The Always On Architecture - Moving Beyond Legacy Disaster Recovery

Failover does not cut it anymore. You need an ALWAYS ON architecture with multiple data centers.-- Martin Van Ryswyk, VP of Engineering at DataStax

Failover, switching to a redundant or standby system when a component fails, has a long and checkered history as a way of dealing with failure. The reason is your failover mechanism becomes a single point of failure that often fails just when it's needed most. Having worked on a few telecom systems that used a failover strategy I know exactly how stressful failover events can be and how stupid you feel when your failover fails. If you have a double or triple fault in your system failover is exactly the time when it will happen.
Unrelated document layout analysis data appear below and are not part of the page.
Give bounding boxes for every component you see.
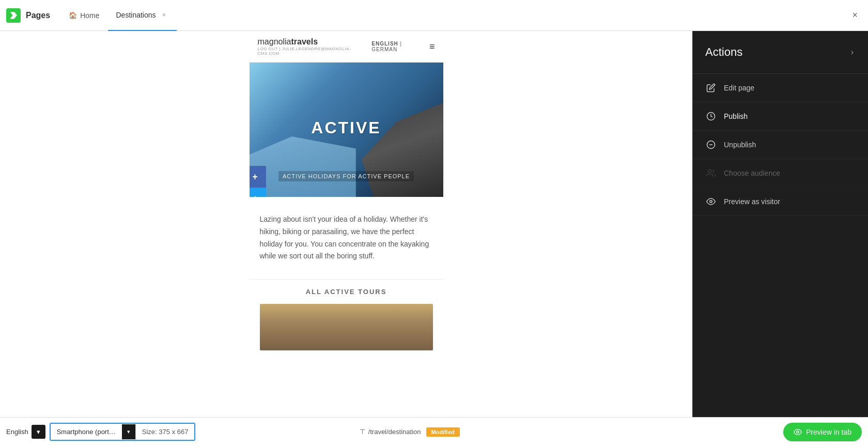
page-path-text: /travel/destination <box>368 428 421 436</box>
tours-image <box>260 304 433 350</box>
svg-point-3 <box>708 170 711 173</box>
top-bar-right: × <box>848 8 862 23</box>
hero-section: ACTIVE ACTIVE HOLIDAYS FOR ACTIVE PEOPLE… <box>250 63 443 197</box>
twitter-icon: t <box>254 194 256 197</box>
preview-tab-label: Preview in tab <box>806 428 851 436</box>
lang-german[interactable]: GERMAN <box>371 47 397 52</box>
home-icon: 🏠 <box>69 11 77 19</box>
device-name-label: Smartphone (port… <box>51 424 122 440</box>
edit-page-label: Edit page <box>724 84 754 92</box>
circle-minus-icon <box>705 139 717 150</box>
share-icon: + <box>252 172 258 182</box>
pencil-icon <box>705 82 717 94</box>
site-header: magnoliatravels LOG OUT | JULIE.LEGENDRE… <box>250 31 443 63</box>
clock-icon <box>705 111 717 122</box>
action-edit-page[interactable]: Edit page <box>693 74 868 102</box>
logo-travels: travels <box>291 37 318 46</box>
body-text: Lazing about isn't your idea of a holida… <box>260 213 433 263</box>
language-dropdown-button[interactable]: ▾ <box>32 425 45 439</box>
hero-title: ACTIVE <box>311 118 381 137</box>
social-share-buttons: + t f <box>250 166 266 197</box>
actions-header: Actions › <box>693 31 868 74</box>
eye-icon <box>705 196 717 207</box>
device-selector: Smartphone (port… ▾ Size: 375 x 667 <box>50 423 196 441</box>
preview-visitor-label: Preview as visitor <box>724 197 780 206</box>
tab-close-icon[interactable]: × <box>160 11 168 19</box>
preview-in-tab-button[interactable]: Preview in tab <box>783 423 862 441</box>
page-body: Lazing about isn't your idea of a holida… <box>250 197 443 279</box>
lang-separator: | <box>398 41 402 47</box>
window-close-button[interactable]: × <box>848 8 862 23</box>
unpublish-label: Unpublish <box>724 141 756 149</box>
bottom-bar: English ▾ Smartphone (port… ▾ Size: 375 … <box>0 417 868 446</box>
hero-subtitle: ACTIVE HOLIDAYS FOR ACTIVE PEOPLE <box>278 171 414 181</box>
tab-destinations-label: Destinations <box>116 11 156 19</box>
svg-point-5 <box>797 431 799 433</box>
top-bar: Pages 🏠 Home Destinations × × <box>0 0 868 31</box>
language-label: English <box>6 428 28 436</box>
actions-panel: Actions › Edit page Publish <box>692 31 868 417</box>
hamburger-menu[interactable]: ≡ <box>429 41 435 52</box>
language-menu[interactable]: ENGLISH | GERMAN <box>371 41 429 52</box>
page-path: ⊤ /travel/destination <box>360 428 421 436</box>
logo-magnolia: magnolia <box>258 37 291 46</box>
tours-heading: ALL ACTIVE TOURS <box>260 288 433 296</box>
action-preview-visitor[interactable]: Preview as visitor <box>693 188 868 216</box>
action-choose-audience: Choose audience <box>693 159 868 188</box>
path-icon: ⊤ <box>360 428 365 436</box>
lang-english[interactable]: ENGLISH <box>371 41 398 47</box>
tours-section: ALL ACTIVE TOURS <box>250 279 443 359</box>
app-title: Pages <box>26 11 50 20</box>
choose-audience-label: Choose audience <box>724 169 780 177</box>
tab-home[interactable]: 🏠 Home <box>60 0 107 31</box>
device-chevron-button[interactable]: ▾ <box>122 424 135 439</box>
preview-eye-icon <box>794 428 802 436</box>
modified-badge: Modified <box>426 427 460 437</box>
action-publish[interactable]: Publish <box>693 102 868 131</box>
group-icon <box>705 167 717 179</box>
preview-area: magnoliatravels LOG OUT | JULIE.LEGENDRE… <box>0 31 692 417</box>
share-button[interactable]: + <box>250 166 266 188</box>
tab-home-label: Home <box>80 11 99 20</box>
action-unpublish[interactable]: Unpublish <box>693 131 868 159</box>
logo-sub: LOG OUT | JULIE.LEGENDRE@MAGNOLIA-CMS.CO… <box>258 47 372 56</box>
twitter-button[interactable]: t <box>250 188 266 197</box>
actions-collapse-button[interactable]: › <box>849 45 856 59</box>
app-icon <box>6 8 21 23</box>
actions-title: Actions <box>705 45 742 59</box>
site-logo: magnoliatravels LOG OUT | JULIE.LEGENDRE… <box>258 37 372 56</box>
tab-destinations[interactable]: Destinations × <box>108 0 177 31</box>
bottom-center: ⊤ /travel/destination Modified <box>360 427 460 437</box>
device-size-label: Size: 375 x 667 <box>135 424 195 440</box>
svg-point-4 <box>710 201 712 203</box>
publish-label: Publish <box>724 112 748 120</box>
main-area: magnoliatravels LOG OUT | JULIE.LEGENDRE… <box>0 31 868 417</box>
page-content: magnoliatravels LOG OUT | JULIE.LEGENDRE… <box>250 31 443 359</box>
language-selector: English ▾ <box>6 425 45 439</box>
For a long time the only real trick we had for achieving fault tolerance was to have a hot, warm, or cold standby (disk, interface, card, server, router, generator, datacenter, etc.) and failover to it when there's a problem. This old style of Disaster Recovery planning is no longer adequate or necessary.

Now, thanks to cloud infrastructures, at least at a software system level, we have an alternative: an always on architecture. Google calls this a natively multihomed architecture. You can distribute data across multiple datacenters in such away that all your datacenters are always active. Each datacenter can automatically scale capacity up and down depending on what happens to other datacenters. You know, the usual sort of cloud propaganda. Robin Schumacher makes a good case here: Long live Dear CXO – When Will What Happened to Delta Happen to You?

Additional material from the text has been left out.